Out-Law / Your Daily Need-To-Know

EU regulators set three month deadline for new 'safe harbour' agreement

Out-Law News | 21 Oct 2015 | 10:40 am | 1 min. read

EU privacy watchdogs have called for EU member states and institutions to open discussions with US authorities to find "political, legal and technical" solutions to allow data transfers from the EU to the US by the end of January.

The Article 29 Working Party, which is made up of the 28 EU data protection authorities, said that EU regulators "consider that it is absolutely necessary to have a robust, collective and common position on the implementation on the judgment".

It was responding to the ruling earlier this month by the Court of Justice of the EU (CJEU) that the 'safe harbour' framework for enabling EU-US data transfers is "invalid".

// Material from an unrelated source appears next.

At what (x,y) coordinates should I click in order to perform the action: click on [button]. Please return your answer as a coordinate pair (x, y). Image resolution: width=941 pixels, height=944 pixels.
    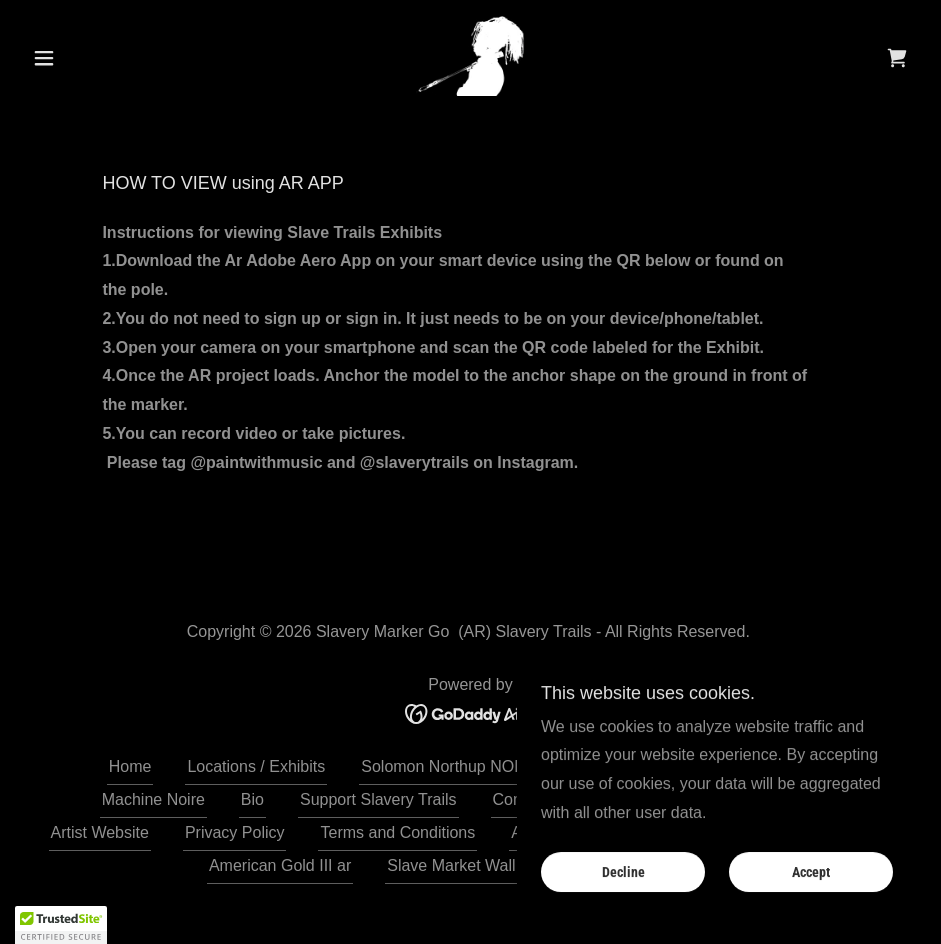
    Looking at the image, I should click on (91, 58).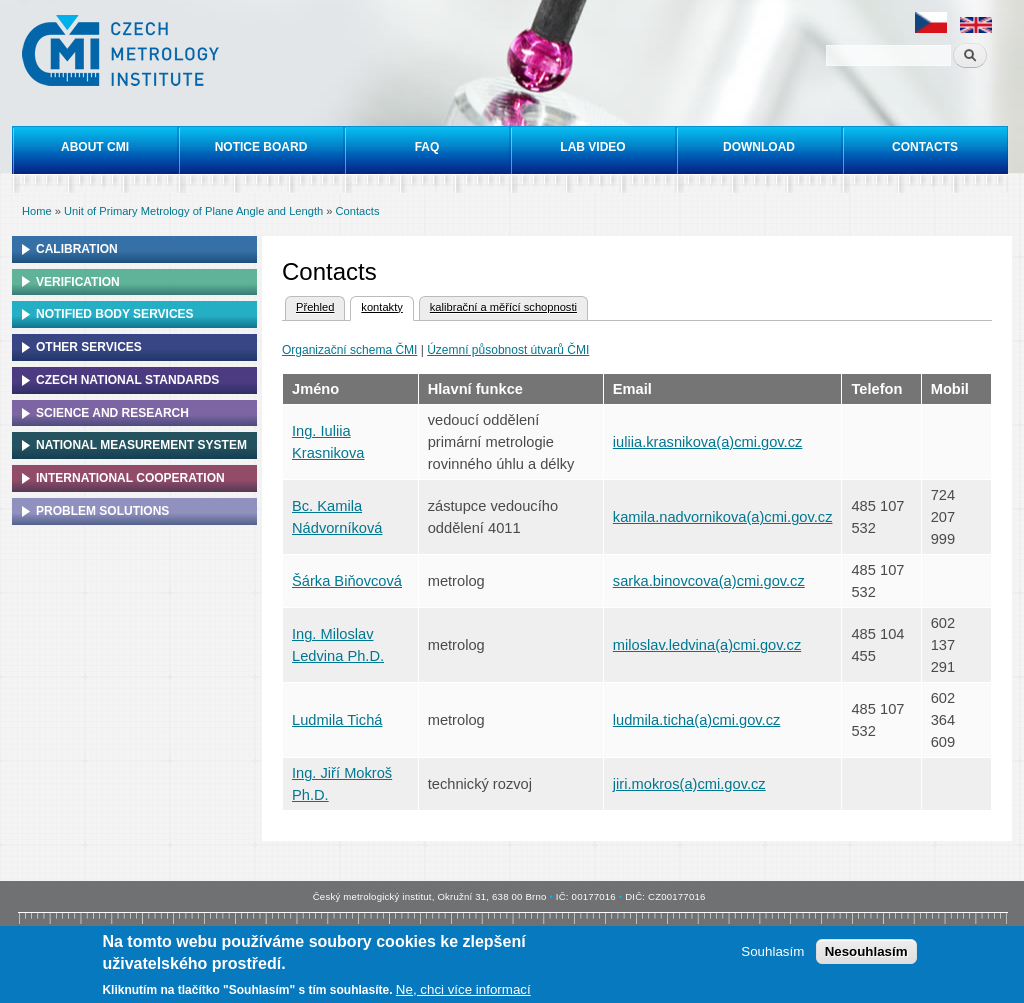 This screenshot has height=1003, width=1024. Describe the element at coordinates (709, 581) in the screenshot. I see `sarka.binovcova(a)cmi.gov.cz` at that location.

Until a new agreement is reached companies can continue to use standard contractual clauses and binding corporate rules which are other recognised ways in which data can be transferred to non-EU countries to provide protection for subjects of data collection and transfer, Article 29 said.

Continued use of these data transfer mechanisms beyond the January deadline however would go against the opinion of several German regulators who told Out-Law last week that are opposed to the use of model clauses.

The working group will review the standard clauses and other tools to assess the impact of the ECJ ruling, it said. If no solution is found by the end of January 2016, the working group said that EU regulators are "committed to take all necessary and appropriate actions, which may include coordinated enforcement actions".

Any data transfers that are still taking place under the 'safe harbour' decision are unlawful, the working group said.

EU data authorities will begin national information campaigns, potentially including direct contact with companies who have previously replied on the safe harbour decision, it said.

It is the shared responsibility of data protection authorities, EU institutions, member states and businesses to find solutions to the judgment, the working party said. Businesses "should reflect on the eventual risks they take when transferring data and should consider putting in place any legal and technical solutions in a timely manner to mitigate those risks", it said.